Personalized Approach Improved Type 2 Diabetes Management
A data-driven algorithm may offer personalized recommendations for type 2 diabetes management.
Compared with the standard of care, the use of an algorithm that provides a personalized, data-driven treatment recommendation may significantly improve management of type 2 diabetes, according to a study published in Diabetes Care.
Researchers modeled treatment outcomes for 13 pharmacological therapies using information on historical outcomes from patients with type 2 diabetes and similar characteristics. This information was based on the electronic medical records (EMRs) of 10,806 patients from 1999 to 2014 at Boston Medical Center. The researchers then developed a nonparametric prescriptive treatment algorithm that offers recommendations tailored to an individual patient.
“For each patient visit, we used k-nearest neighbor (kNN) regression to predict the potential HbA1c outcome under each treatment alternative,” the researchers explained. “The nearest neighbors were chosen to control for confounding that may be present in nonrandomized data and to maximize similarity on the patient characteristics that were most predictive of outcomes. Then algorithm then prescribed the regimen with best predicted outcomes, provided the predicted improvement relative to the patient's current regimen exceeded a confidence threshold.”
To evaluate the effect of the algorithm, the researchers compared expected HbA1c under the recommended therapy with observed HbA1c under standard of care.

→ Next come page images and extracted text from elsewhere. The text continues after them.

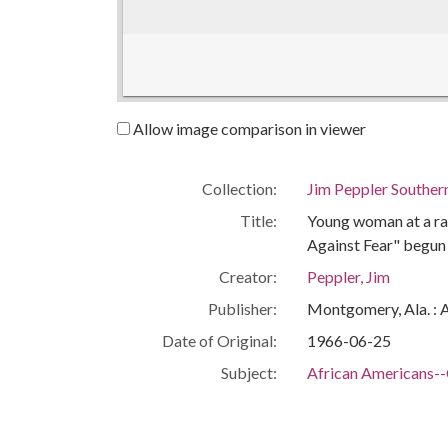
Allow image comparison in viewer
Collection:
Jim Peppler Souther
Title:
Young woman at a ral
Against Fear" begun
Creator:
Peppler, Jim
Publisher:
Montgomery, Ala. : 
Date of Original:
1966-06-25
Subject:
African Americans--C
Civil rights demonst
Tougaloo (Miss.)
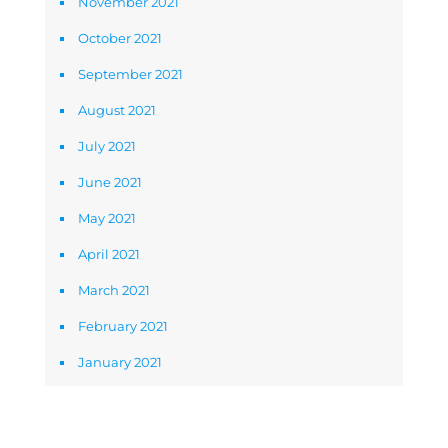
November 2021
October 2021
September 2021
August 2021
July 2021
June 2021
May 2021
April 2021
March 2021
February 2021
January 2021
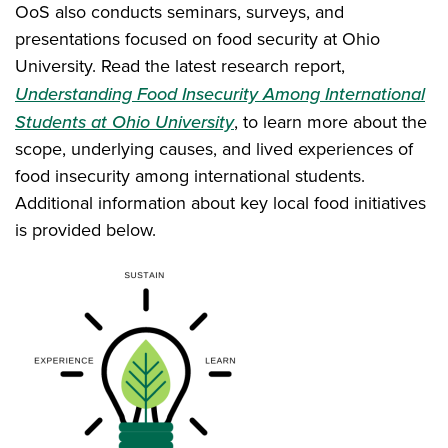
OoS also conducts seminars, surveys, and
presentations focused on food security at Ohio
University. Read the latest research report,
Understanding Food Insecurity Among International
Students at Ohio University
, to learn more about the
scope, underlying causes, and lived experiences of
food insecurity among international students.
Additional information about key local food initiatives
is provided below.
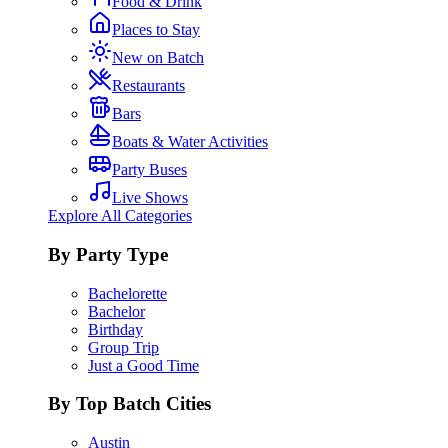
Food & Drink
Places to Stay
New on Batch
Restaurants
Bars
Boats & Water Activities
Party Buses
Live Shows
Explore All Categories
By Party Type
Bachelorette
Bachelor
Birthday
Group Trip
Just a Good Time
By Top Batch Cities
Austin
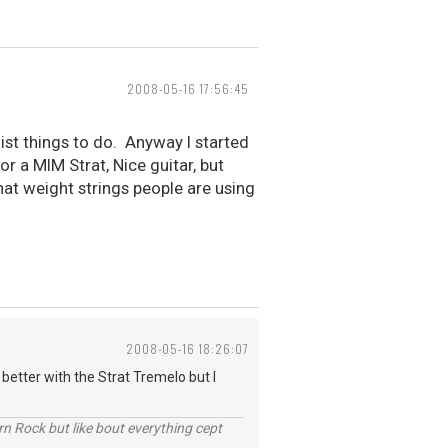
2008-05-16 17:56:45
list things to do. Anyway I started
r a MIM Strat, Nice guitar, but
hat weight strings people are using
2008-05-16 18:26:07
 better with the Strat Tremelo but I
n Rock but like bout everything cept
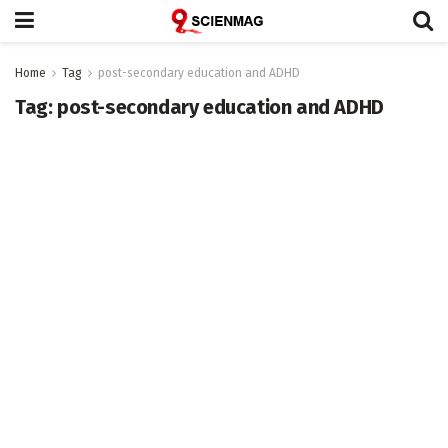
Home
Tag
post-secondary education and ADHD
Tag:
post-secondary education and ADHD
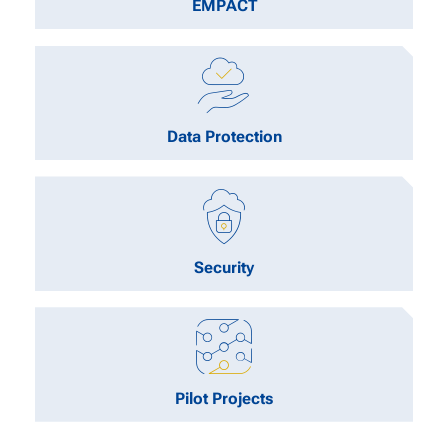
EMPACT
Data Protection
Security
Pilot Projects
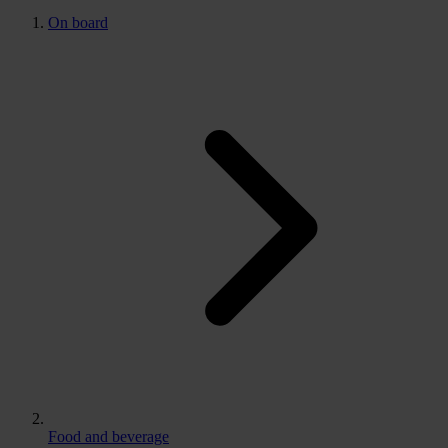
On board
Food and beverage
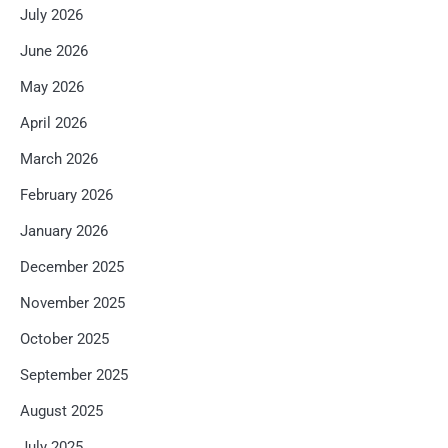
July 2026
June 2026
May 2026
April 2026
March 2026
February 2026
January 2026
December 2025
November 2025
October 2025
September 2025
August 2025
July 2025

For 68.2% of 48,140 patient visits in the dataset, the algorithm did not differ from standard of care. However, in the 31.8% of patient visits in which they did differ, mean HbA1c was 0.44±0.03% lower with the algorithm vs standard of care (P <.001), representing a decrease in HbA1c from 8.37% with standard of care to 7.93% with the algorithm.
Sensitivity analyses conducted under 3 alternate random splittings of the dataset showed that the overall mean benefit of using the algorithm vs standard of care ranged from 0.11% to 0.15% (P <.001 for all instances).

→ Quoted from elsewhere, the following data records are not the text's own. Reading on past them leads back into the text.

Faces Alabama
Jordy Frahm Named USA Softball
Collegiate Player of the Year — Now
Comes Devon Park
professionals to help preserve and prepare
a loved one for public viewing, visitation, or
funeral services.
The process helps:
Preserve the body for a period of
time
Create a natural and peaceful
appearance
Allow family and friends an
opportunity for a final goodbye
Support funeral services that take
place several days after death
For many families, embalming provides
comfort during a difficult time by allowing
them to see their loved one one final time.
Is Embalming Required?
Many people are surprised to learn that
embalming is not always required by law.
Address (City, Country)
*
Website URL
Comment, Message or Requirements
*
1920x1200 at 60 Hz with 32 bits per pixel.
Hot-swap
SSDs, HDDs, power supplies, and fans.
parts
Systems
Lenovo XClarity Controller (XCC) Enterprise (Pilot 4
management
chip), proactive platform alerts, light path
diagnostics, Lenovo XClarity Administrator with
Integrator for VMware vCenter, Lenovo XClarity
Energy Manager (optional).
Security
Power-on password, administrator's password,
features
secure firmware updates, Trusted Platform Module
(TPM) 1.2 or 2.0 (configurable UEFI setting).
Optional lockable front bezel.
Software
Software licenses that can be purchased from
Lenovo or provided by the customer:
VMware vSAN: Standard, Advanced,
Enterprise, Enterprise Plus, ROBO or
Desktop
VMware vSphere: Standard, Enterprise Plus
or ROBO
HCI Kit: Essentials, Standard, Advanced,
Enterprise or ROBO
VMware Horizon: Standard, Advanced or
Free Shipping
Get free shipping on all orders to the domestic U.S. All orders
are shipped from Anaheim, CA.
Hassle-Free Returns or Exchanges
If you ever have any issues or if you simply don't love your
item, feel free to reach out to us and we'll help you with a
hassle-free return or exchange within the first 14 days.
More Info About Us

The researchers also discussed their prototyped dashboard for health care providers. The dashboard includes information on demographics, medical history, and response to treatment for patients similar to index patients, as well as visualizations of the patient's treatment history and progression of HbA1c. The dashboard also displays the mean, standard deviation, and full distribution of HbA1c outcomes among the kt* nearest neighbors who received each treatment in the menu of options. The dashboard then offers a treatment recommendation that the health care provider can follow or override based on the patient's circumstances.

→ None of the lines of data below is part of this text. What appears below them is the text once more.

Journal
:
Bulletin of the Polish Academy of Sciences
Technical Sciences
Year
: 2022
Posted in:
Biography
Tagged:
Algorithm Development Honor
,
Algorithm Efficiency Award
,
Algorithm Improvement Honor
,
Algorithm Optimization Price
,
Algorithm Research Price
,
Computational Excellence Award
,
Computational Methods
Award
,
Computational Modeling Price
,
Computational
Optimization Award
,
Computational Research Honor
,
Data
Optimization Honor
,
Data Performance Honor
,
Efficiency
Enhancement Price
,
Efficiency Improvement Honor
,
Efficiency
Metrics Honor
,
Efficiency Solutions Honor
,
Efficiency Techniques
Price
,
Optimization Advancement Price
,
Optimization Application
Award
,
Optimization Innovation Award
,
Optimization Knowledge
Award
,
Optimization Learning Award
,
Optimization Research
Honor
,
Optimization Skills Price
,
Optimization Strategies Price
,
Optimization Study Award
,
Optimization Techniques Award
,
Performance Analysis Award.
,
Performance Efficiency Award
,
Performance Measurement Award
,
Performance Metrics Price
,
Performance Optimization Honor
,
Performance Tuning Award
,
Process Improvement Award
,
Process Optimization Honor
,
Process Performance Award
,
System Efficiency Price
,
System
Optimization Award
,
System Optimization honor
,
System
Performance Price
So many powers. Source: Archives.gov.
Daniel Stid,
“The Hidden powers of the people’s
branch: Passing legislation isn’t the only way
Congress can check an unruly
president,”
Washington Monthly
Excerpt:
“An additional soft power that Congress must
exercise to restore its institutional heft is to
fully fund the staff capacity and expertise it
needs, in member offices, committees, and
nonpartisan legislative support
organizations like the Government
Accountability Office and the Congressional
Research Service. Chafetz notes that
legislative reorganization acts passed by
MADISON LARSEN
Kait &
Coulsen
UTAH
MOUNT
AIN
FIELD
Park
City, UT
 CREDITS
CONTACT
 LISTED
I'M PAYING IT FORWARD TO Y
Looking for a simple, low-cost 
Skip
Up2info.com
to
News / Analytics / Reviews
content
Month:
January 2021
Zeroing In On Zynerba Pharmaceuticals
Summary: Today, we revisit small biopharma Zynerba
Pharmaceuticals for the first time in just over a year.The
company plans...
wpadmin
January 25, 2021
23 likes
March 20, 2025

“Compared with other machine-learning methods considered, the kNN prescriptive approach is highly interpretable and flexible in clinical applications,” the researchers wrote. “The novelty of our approach is in personalizing the decision-making process by incorporating patient-specific factors. This method can easily accommodate alternative disease-management approaches within specific subpopulations … We believe this personalization is the primary driver of benefit relative to standard of care.”
- Patients were not randomly assigned to treatment groups.
- EMRs do not include information on socioeconomic factors or patient preferences.
- Data were lacking on glucagon-like peptide-1 (GLP-1) agonists, which were therefore not deemed a separate drug class.
- Because they used EMR data only, the researchers could not be certain that patients filled and took their medications or precisely when a medication was stopped.
- Bertsimas D, Kallus N, Weinstein AM, Zhuo YD. Personalized diabetes management using electronic medical records [published online December 5, 2016]. Diabetes Care. doi:10.2337/dc16-0826.